Genetic and genomic analyses of resistance to yersiniosis in Atlantic salmon (Salmo salar) assessed by tank challenge

Abstract

The bacterial disease yersiniosis caused by the bacterium Yersinia ruckeri (non-Hagerman strain) has previously caused significant loss to the Atlantic salmon aquaculture industry in Tasmania (Australia). Despite an ongoing vaccination strategy, the disease can impact commercial freshwater hatcheries and following introduction of smolt to seawater. Genetic selection for disease resistance is a long-term strategy that can be considered to manage yersiniosis, requiring a consistent challenge model. Utilising fish of known pedigree in a biosecure tank challenge facility we exposed two consecutive year classes of juvenile Atlantic salmon to Yersinia ruckeri serotype O1b biotype 1 (TCFB 2282) by intraperitoneal injection and recorded challenge test survival. Fish showed clinical signs of yersiniosis and cumulative mortality reached 72.7–72.9%. Pedigree analysis of binary survival (TS) and continuous days to death (DD) confirmed that mortality to yersiniosis is a heritable trait (h2 = 0.24 and 0.29, respectively) and that consecutive year classes were highly correlated (rg = 0.99), evidence of the development of a robust challenge model. The accuracy of genomic prediction was assessed under two different prediction scenarios, estimating a 9–14% improvement in accuracy over classic pedigree-based selective breeding.
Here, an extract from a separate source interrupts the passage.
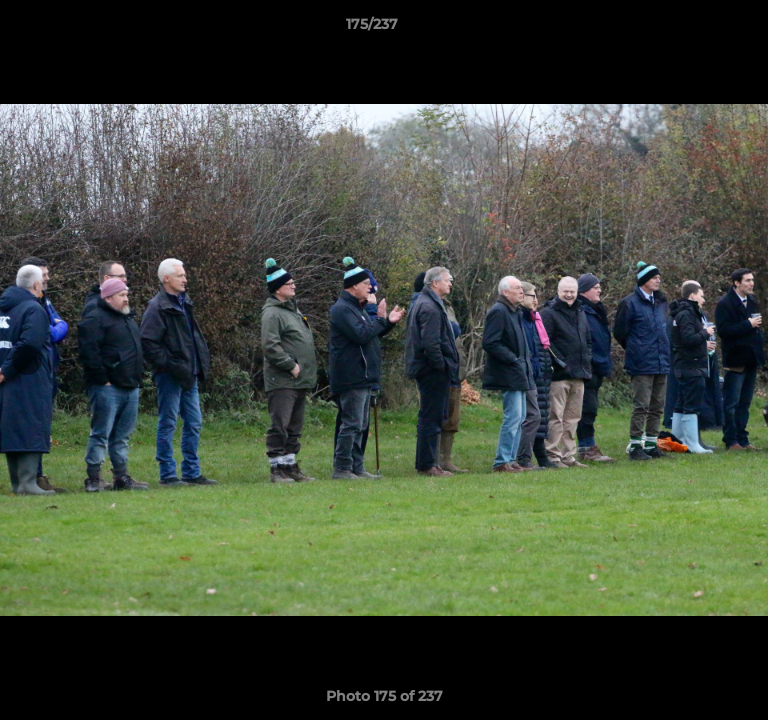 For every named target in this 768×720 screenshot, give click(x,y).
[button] (696, 29)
GWAS confirmed that resistance to yersiniosis is a polygenic trait with no major QTL. Candidate genes identified within 100 Kb of SNPs having the largest effects (> 0.5% genetic variation) suggest altered host interactions to break down pathogen virulence, altered inflammatory response by key innate immune cells such as neutrophils and macrophages and modified clearance of Y. ruckeri infection by macrophage phagocytosis and adaptive immunity.